Thursday, October 27, 2016

EXPLORING THE NIAGARA FRONTIER: Asters – the colorful autumn wildflower

There’s a strange perception among folks that most any wildflower that blooms after June is a weed.

Maybe it’s because those summer and fall plants normally aren’t found in the forests, but frequent with equal zeal beautiful pastures and ugly waste areas. Maybe it’s because they appear the same time as ragweed and other allergens.

What all of that does is toss some disrespect the way of some truly beautiful plants. Among them are the asters.

These abundant bright plants run a gamut of colors, from white to yellow to lavender. They appear about month before our leaves change colors and can linger until the last of the leaves fall of the trees, supplementing our brash fall colors in the process.

The asters all feature star-like, multi-petaled flowers, appearing in bunches that can number from a half dozen to two dozen on one single plant (those plants can stand anywhere from one foot to six feet in height). Some flowers are no wider than a penny, while others are nearly the size of a half-dollar. They get their name from the Greek word “aster” which means “star”.

Asters come in many varieties. The average nature lover will have a difficult time telling them apart from one another because there are 180 species in the United States (60 in the northeast alone). It was once believed the number was closer to 600, but genetic studies done in the 1980s discovered that most were just variations of a species.

Regardless, the best known is the New England aster, the purple one shown in the accompanying photo.

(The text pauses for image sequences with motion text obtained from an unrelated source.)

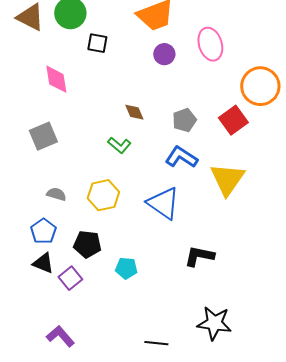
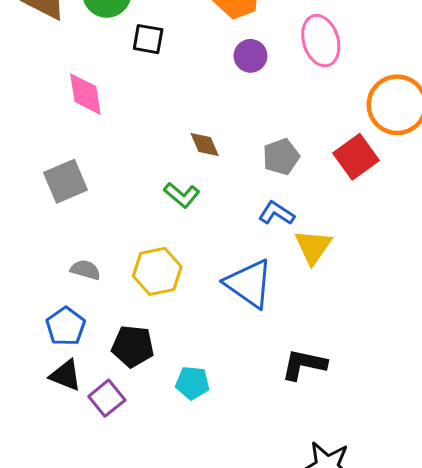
blue L-shape: (181, 157) -> (276, 213), size x0.7
yellow triangle: (227, 179) -> (313, 247), moved, size x0.7

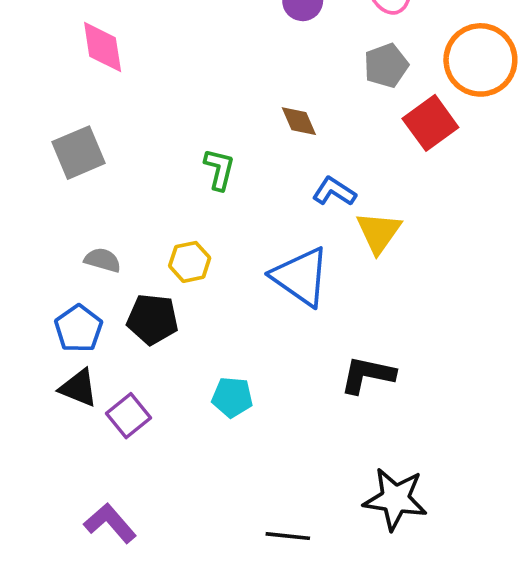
brown diamond: (205, 145) -> (299, 121), moved
gray pentagon: (281, 157) -> (386, 66), moved
green L-shape: (182, 195) -> (219, 169), turned -116
yellow hexagon: (157, 271) -> (190, 262), size x0.7
black pentagon: (133, 346) -> (153, 319), moved

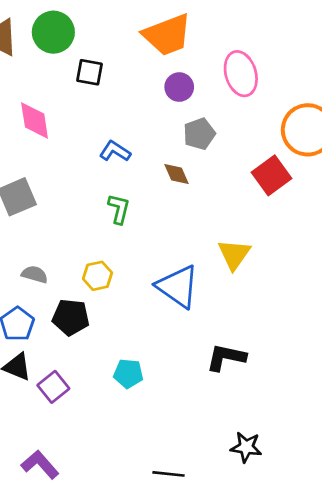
gray pentagon: (386, 66) -> (199, 134), moved
blue L-shape: (334, 191) -> (115, 151), moved
black star: (395, 499) -> (246, 447), size x0.7

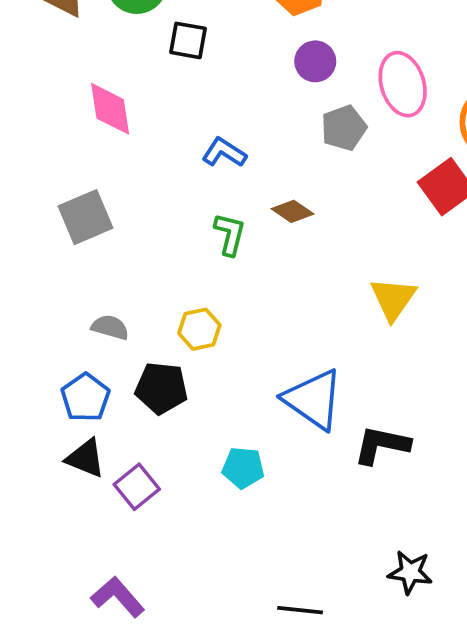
pink ellipse: (241, 74) -> (403, 84), moved
brown diamond: (177, 174) -> (292, 211), moved, turned -32
blue triangle: (178, 286) -> (313, 399), moved

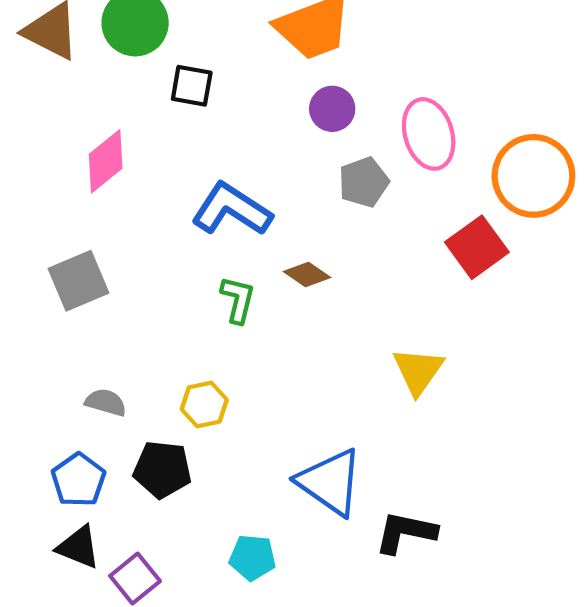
pink diamond: (110, 109) -> (106, 161), turned 60
blue L-shape: (224, 153) -> (232, 209), size x1.6

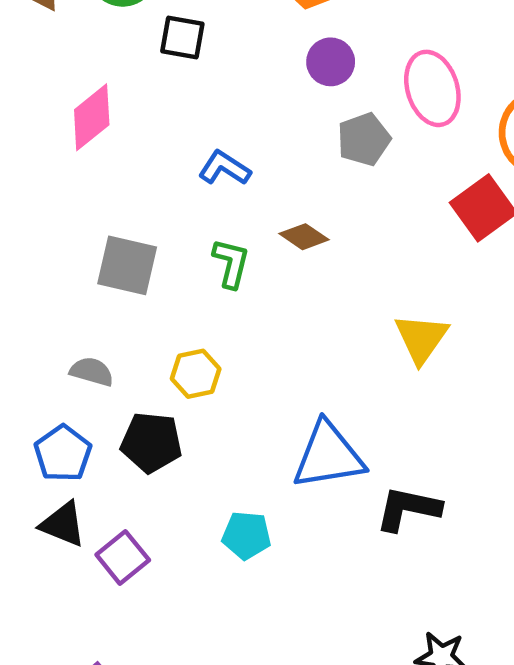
blue L-shape: (232, 209) -> (224, 168), size x0.6
gray square: (78, 281) -> (127, 265), moved, turned 36
blue triangle: (330, 482) -> (328, 456), turned -44

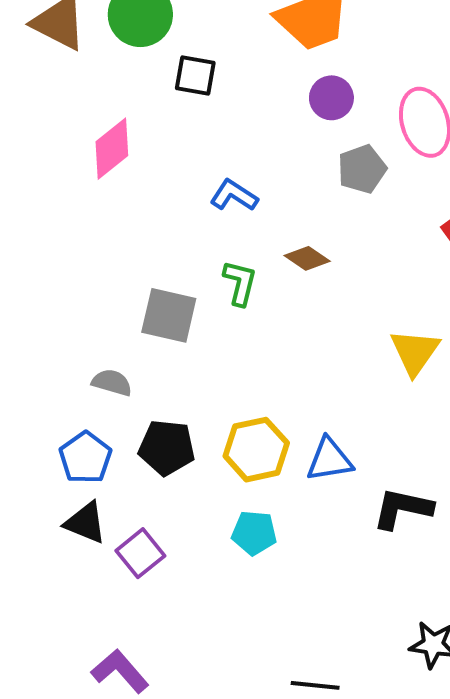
gray square: (127, 265) -> (169, 315), moved
yellow hexagon: (196, 374) -> (256, 450), moved, size x1.4
blue triangle: (328, 456) -> (329, 460), size x0.7

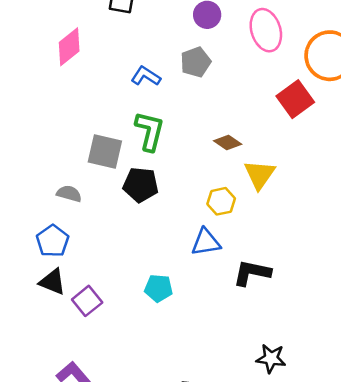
gray pentagon: (362, 169) -> (196, 62), moved
brown diamond: (307, 258) -> (228, 143), moved
green L-shape: (240, 283) -> (150, 131), size x1.4
black pentagon: (167, 448) -> (141, 185), moved
yellow hexagon: (256, 450) -> (221, 201), moved, size x0.7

This is one of the few species that actually gets some respect (everyone loves purple) and is purposely planted in gardens. These are the flowers often given to couples on their 20 th anniversary (under the moniker of “frost flower” because they can be found blooming well after the first frost). Asters are said to represent love and patience -- a husband and wife would need both to last 20 years together.

Other asters, like the white heath aster shown here, are despised by gardeners because they can spread quickly and overtake a garden. Heath asters have stems that are so strong that they’ve allegedly broken mower blades, hence a common name of “steelweed.”

I don’t find asters to be weedy in the least and I welcome their colorful appearance in my yard and on our farm.

And, so do butterflies. 30 species of butterflies and moths feed on the plants, making them absolutely critical to populations of these lovely flying insects that have really taken a beating in recent years due to modern agricultural pesticides. So, you are doing not only your eyes a favor by letting them grow, you are helping a class of insects survive some tough times.

So, this fall, and every fall thereafter, take some time to smell the flowers – or at least look at them. Far away and up close, asters offer some extraordinary beauty and their colors can really augment the scenery here on the Niagara Frontier.